The Dignity of Living

Everyone talks about the dignity of dying, but what about the dignity of living?

Are you looking forward to aging and retirement? Do you look forward to using the types of products people are forced to accept as they age? Bryce Rutter, PhD, IDSA—founder and CEO of Metaphase, and IDSA International Design Excellence Awards 2017 juror—finds that just because someone grows old, it does not mean that their need for good design erodes, or that they love their aluminum walker modified with tennis balls or their hideous reading devices.

Nor are drug packaging and self-medication devices easy-to-use and intuitive. Instead, everything about these products continuously reminds seniors that they are aging and need help—and more tragically—erodes their sense of dignity and self-worth.

Silver Tsunami

As we continue to make incredible advances in medicine, in far too many cases the state-of-the-art in healthcare being delivered to aging consumers overshadows the fundamental principle that drives good,  humanistic design—the importance of the human factor. All the technology in the world cannot save a product that is hard to use, confusing, tiring and grinds away independence. There is a lack of empathetic design solutions for the aging population, and a tsunami of need like never before.
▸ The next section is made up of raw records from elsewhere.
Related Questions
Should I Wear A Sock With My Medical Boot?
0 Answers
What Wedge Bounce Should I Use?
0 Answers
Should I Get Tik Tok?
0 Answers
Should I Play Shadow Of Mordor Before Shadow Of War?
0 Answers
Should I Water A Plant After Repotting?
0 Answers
According to a 2015 United States Census Bureau report, baby boomers—people between the ages of 45 to 65—are currently the second largest generational cohort with more than 75 million people and make up nearly 25 percent of the population. The number of people 85+ years old will increase from six million to 20 million in the next two decades. And 10,000 people a day will turn 65 years old for the next two decades.

On top of these significant changes in the demographics of our society, people entering retirement are doing so with the highest levels of disposable income in history and greatest awareness of what constitutes good design. Their bar is significantly higher and they have a low tolerance for poor quality products.

Designing for Psychographics

Demographics identify who you are designing for, but designing for psychographics requires identifying how people think, feel and behave when they interact with a product. As people age, they require products designed with insight so they work well for the older user.

Think about the best-designed product that you own. How does this product make you feel every time you use it? Does everything about it seem to be specifically designed for you and you alone? Its weight, balance, materials and textures feel perfect; it sounds just right, not cheap or irritating and its form, balance, color and visual rhythm look beautiful. It also creates an emotional connection that makes you feel good about yourself, happy when you use it—and in many cases becomes a seamless extension of your body.

It is through the potency of great product design that we can have a profound impact on quality of life for everyone with products that allow people to age in place with dignity and respect. Products should be a joy and pleasure to use as they effectively compensate for those physical or cognitive declines that tend to occur as we age.

Sensory Signatures

Brands that break down barriers of design for boomers who have issues with vision, dexterity and hearing—the sensory signatures of product experience—also leverage the market. When a brand recognizes the strategic potency of good design, the direct impact on financial success is inherent. Those brands have created new product categories, redefined industry standards, built cult-like brand loyalty, exceeded all financial projections and changed markets forever. The success of this exclusive club of highly successful brands is linked directly to its ability to make a meaningful and valued connection with customers. These brands have studied and designed each and every aspect of the user experience—from product to packaging to instructions to their mobile interface—to create a comprehensive model and not just a singular product. They have designed the total ecosystem that surrounds the product and done so in a user-centric fashion that addresses all sensory modalities.

This is the model for not only developing spectacularly successful designs that drive shareholder value, but also for allowing designers to create products that allow people to age gracefully with dignity and vitality.